Trend stats (right below)
Four more tiles comparing the last 30 days to the prior 30 days:
- Leads assigned — with a sparkline and % change vs. the prior period.
- Minimum / Maximum / Average Value — each with arrow-direction indicators.
Rising trend arrows mean the market is heating up here; falling arrows mean it’s cooling. Combine with the Active Bids count: rising trend + high bids = double down; falling trend + low bids = reconsider investment.
Attached bids
A relation-manager table below the stats lists every bid on this location with customer, lead type, scope, amount, and status. Sort by amount to see who’s actually at the top. Click through to a customer to see their full bid portfolio.
Child locations
In the infolist section, the location’s children are listed inline:
| When viewing | Children shown |
|---|
| Country | States / Territories (links to each state’s detail page) |
| State | Counties |
| County | Postal codes (read-only) |
Click any child name to drill deeper.
Step 5: Export counties to CSV (optional)
The Counties list has an Export action in the top-right (the other views don’t — counties are the most granular, so exports are almost always done at that level).
Click Export. The current lead-type filter is respected — if you’ve filtered to Auto Insurance, the export only includes Auto Insurance data. Confirm, and Filament queues a background job that emails you the CSV when ready.
Use the CSV for:
- Ad-spend allocation models — pull it into a spreadsheet, overlay cost data, compute cost-per-assigned-lead by county.
- Source-partnership pitches — show a partner the specific counties where you have demand but no supply.
- Territory reviews in quarterly business reviews.
States and Countries don’t have an Export button. If you need a state-level roll-up, export counties and pivot by state in your spreadsheet — it’s faster than any aggregation the UI would offer.
Step 6: Act on the patterns you find
The analytics views are only useful if they change what you do. A few common patterns and the actions they imply:
Pattern: Many active bids, few leads received
- High demand, low supply — close the gap.

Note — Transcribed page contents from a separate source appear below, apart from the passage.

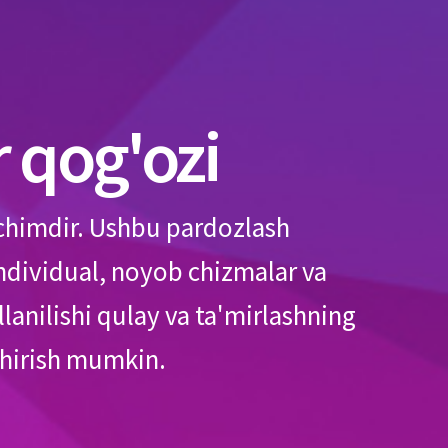
 qog'ozi
echimdir. Ushbu pardozlash
individual, noyob chizmalar va
lanilishi qulay va ta'mirlashning
shirish mumkin.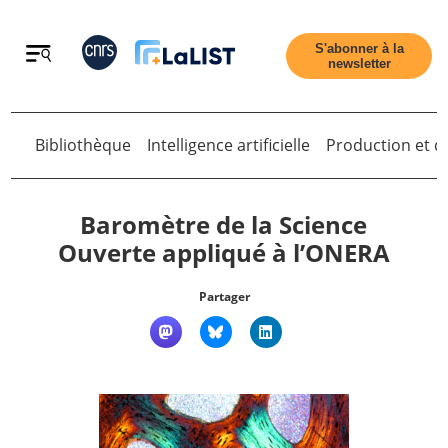
Retour
S'abonner à la
newsletter
Retour
Bibliothèque
Intelligence artificielle
Production et di
Baromètre de la Science
Ouverte appliqué à l’ONERA
Accueil
Partager
Tous les articles
Qui sommes nous ?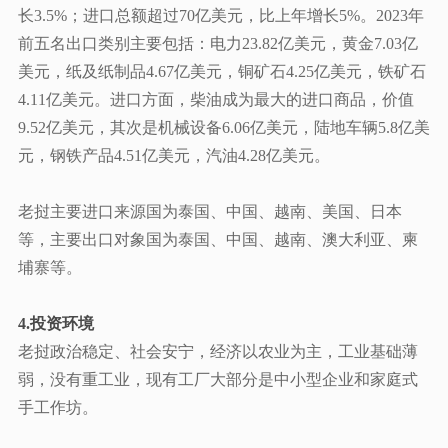
长3.5%；进口总额超过70亿美元，比上年增长5%。2023年
前五名出口类别主要包括：电力23.82亿美元，黄金7.03亿
美元，纸及纸制品4.67亿美元，铜矿石4.25亿美元，铁矿石
4.11亿美元。进口方面，柴油成为最大的进口商品，价值
9.52亿美元，其次是机械设备6.06亿美元，陆地车辆5.8亿美
元，钢铁产品4.51亿美元，汽油4.28亿美元。
老挝主要进口来源国为泰国
、
中国
、
越南
、
美国
、
日本
等，主要出口对象国为泰国、中国、越南、澳大利亚、柬
埔寨等。
4.投资环境
老挝政治稳定、社会安宁，经济以农业为主，工业基础薄
弱，没有重工业，现有工厂大部分是中小型企业和家庭式
手工作坊。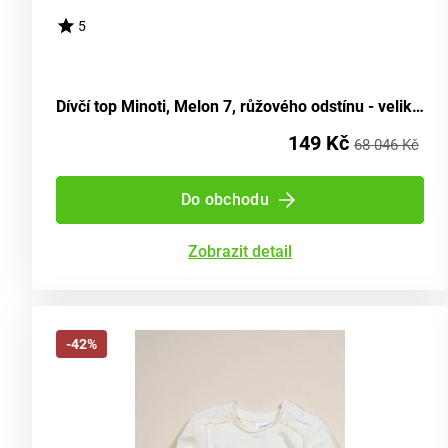
5
Dívčí top Minoti, Melon 7, růžového odstínu - velikost 92/98 | pro věk 2-3 let
149 Kč
68 046 Kč
Do obchodu
Zobrazit detail
-42%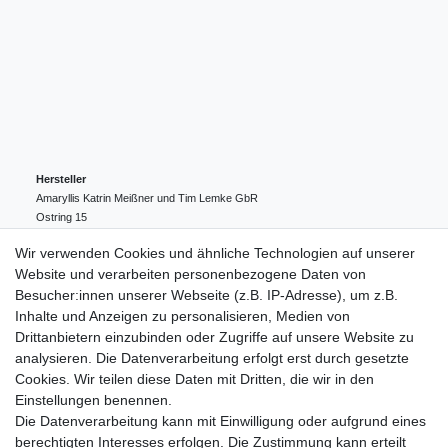
Hersteller
Amaryllis Katrin Meißner und Tim Lemke GbR
Ostring
15
24354
Kosel
Deutschland
Wir verwenden Cookies und ähnliche Technologien auf unserer
004943548099856
Website und verarbeiten personenbezogene Daten von
amaryllis-eckernfoerde@t-online.de
EU-Verantwortlicher
Besucher:innen unserer Webseite (z.B. IP-Adresse), um z.B.
Amaryllis Katrin Meißner und Tim Lemke GbR
Inhalte und Anzeigen zu personalisieren, Medien von
Ostring
15
Drittanbietern einzubinden oder Zugriffe auf unsere Website zu
24354
Kosel
Deutschland
analysieren. Die Datenverarbeitung erfolgt erst durch gesetzte
004943548099856
Cookies. Wir teilen diese Daten mit Dritten, die wir in den
amaryllis-eckernfoerde@t-online.de
Einstellungen benennen.
Die Datenverarbeitung kann mit Einwilligung oder aufgrund eines
berechtigten Interesses erfolgen. Die Zustimmung kann erteilt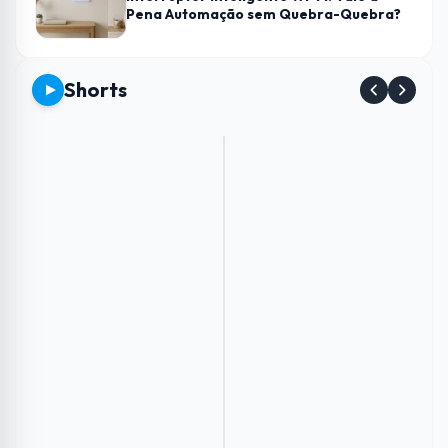
Pena Automação sem Quebra-Quebra?
Shorts
Envie
Como
Conheça
Esse
imagens
aumentar
os
Carregador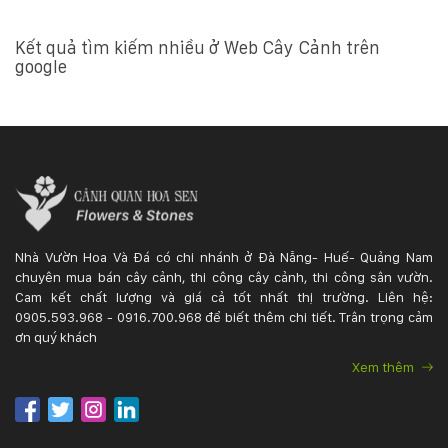
Kết quả tìm kiếm nhiều ở Web Cây Cảnh trên
google
Nhà Vườn Hoa Và Đá có chi nhánh ở Đà Nẵng- Huế- Quảng Nam
chuyên mua bán cây cảnh, thi công cây cảnh, thi công sân vườn.
Cam kết chất lượng và giá cả tốt nhất thị trường. Liên hệ:
0905.593.968 - 0916.700.968 để biết thêm chi tiết. Trân trọng cảm
ơn quý khách
Xem thêm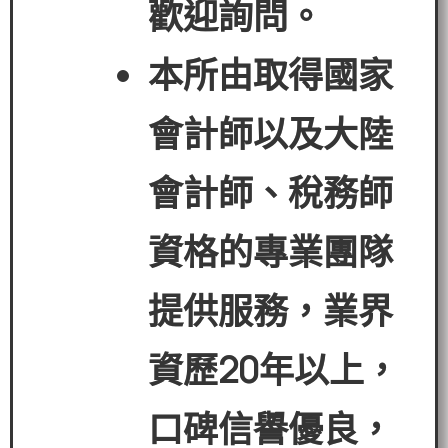
歡迎詢問。
本所由取得國家
會計師以及大陸
會計師、稅務師
資格的專業團隊
提供服務，業界
資歷
20
年以上，
口碑信譽優良，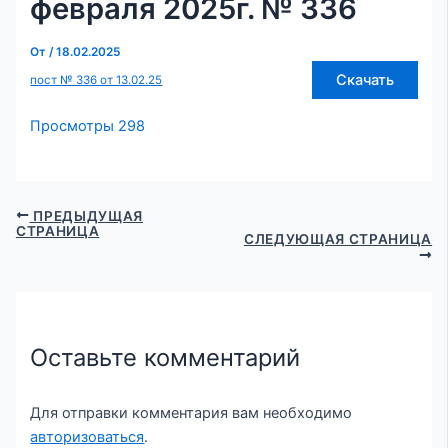
февраля 2025г. № 336
От
/
18.02.2025
Скачать
пост № 336 от 13.02.25
Просмотры
298
ПРЕДЫДУЩАЯ
СТРАНИЦА
СЛЕДУЮЩАЯ СТРАНИЦА
Оставьте комментарий
Для отправки комментария вам необходимо
авторизоваться
.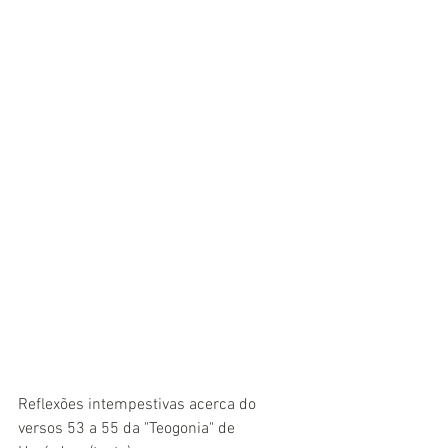
Reflexões intempestivas acerca do 
versos 53 a 55 da "Teogonia" de 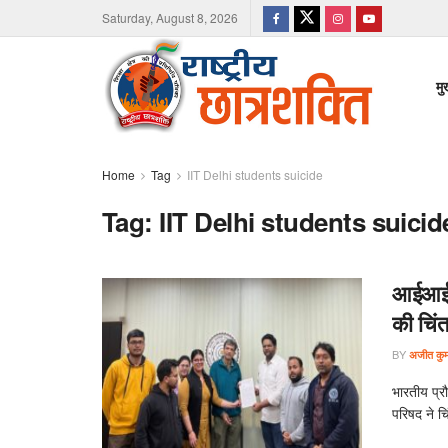
Saturday, August 8, 2026
मु
Home
Tag
IIT Delhi students suicide
Tag:
IIT Delhi students suicid
आईआईटी 
की चिंत
BY
अजीत कुमा
भारतीय प्रौ
परिषद ने चिं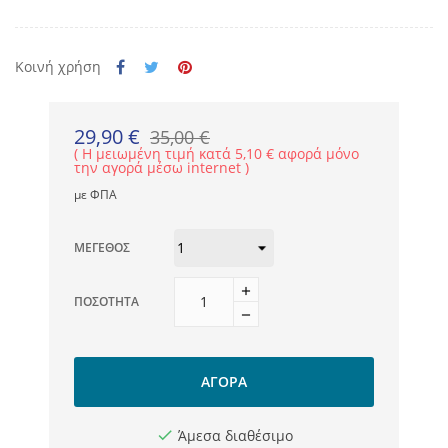
Κοινή χρήση
29,90 €
35,00 €
Η μειωμένη τιμή κατά 5,10 € αφορά μόνο
την αγορά μέσω internet
με ΦΠΑ
ΜΈΓΕΘΟΣ
ΠΟΣΌΤΗΤΑ
ΑΓΟΡΆ
Άμεσα διαθέσιμο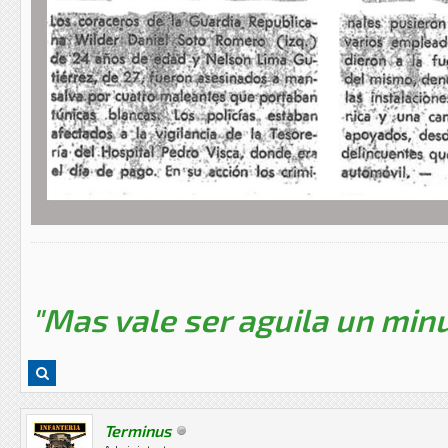
"Mas vale ser aguila un minu
Terminus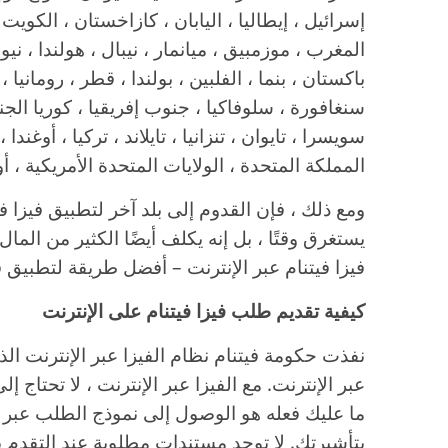
إسرائيل ، إيطاليا ، اليابان ، كازاخستان ، الكويت 
المغرب ، موزمبيق ، ميانمار ، نيبال ، هولندا ، نيوزي
باكستان ، بنما ، الفلبين ، بولندا ، قطر ، رومانيا 
سنغافورة ، سلوفاكيا ، جنوب إفريقيا ، كوريا الجنوب
سويسرا ، تايوان ، تنزانيا ، تايلاند ، تركيا ، أوغندا 
المملكة المتحدة ، الولايات المتحدة الأمريكية ، أو
ومع ذلك ، فإن القدوم إلى بلد آخر لتطبيق فيزا ف
يستغرق وقتًا ، بل إنه يكلف أيضًا الكثير من الم
فيزا فيتنام عبر الإنترنت – أفضل طريقة لتطبيق في
كيفية تقديم طلب فيزا فيتنام على الإنترنت
نفذت حكومة فيتنام نظام الفيزا عبر الإنترنت الذ
عبر الإنترنت. مع الفيزا عبر الإنترنت ، لا تحتاج إ
ما عليك فعله هو الوصول إلى نموذج الطلب عبر ا
بتأشيرتك. لا توجد مستندات مطلوبة عند التقدم 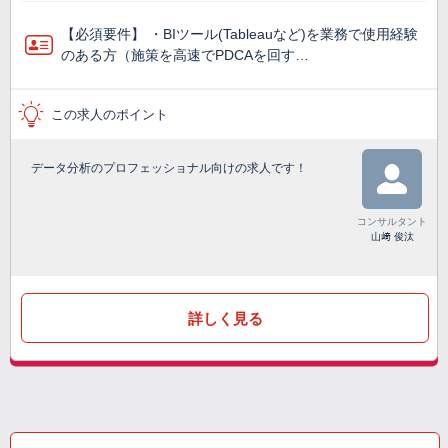
【必須要件】 ・BIツール(Tableauなど)を業務で使⽤経験
のある方（施策を高速でPDCAを回す…
この求人のポイント
データ分析のプロフェッショナル向けの求人です！
コンサルタント
山﨑 俊汰
詳しく見る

- Actions: recruit new sources for that region, increase ad spend on geo-targeted campaigns, or onboard a partner with supply there (Adding a partner).
Pattern: Few active bids, many leads received
- Oversupply — not enough buyers, or prices are wrong.
- Actions: recruit more customers in that region, run a marketing campaign targeting those customers, or revisit pricing (see Bidding).
Pattern: High Top Bid, low Avg Value
- Customers are willing to pay a lot, but auctions are clearing low — likely thin competition.
- Actions: tell existing customers about the territory (notifications, banners — see Publishing a banner), or set minimum floors in distribution stages.
Pattern: High Interested Customers, low Active Bids
- Lots of paused or underfunded bids. The demand is latent.
- Actions: nudge customers to re-fund wallets (auto-recharge, Managing customer finances), or diagnose why they paused — caps hit, too expensive, churned.
Pattern: Trend arrows all down over 30 days
- The market is cooling here. Budget attention elsewhere.
What happens next
With a regular rhythm of reading location analytics:
- Weekly scan — sort Counties by Active bids, scan the Received column, flag any wide gaps for the supply team.
- Monthly CSV exports — feed into a P&L-by-geography dashboard so finance and ops share the same map.
- Quarterly territory review — compare this quarter’s top-demand counties to last quarter’s. Customer behavior shifts; your sourcing should track it.
- Ad-hoc checks — whenever a customer asks “why am I not getting leads in X?”, open X’s location page to see exactly how many bids compete there and what top-bid you’re up against.
Location analytics is a reference surface, not a dashboard you stare at all day. Build the habit of opening it with a specific question, and it’ll pay for itself every time you spot a gap before the customer does.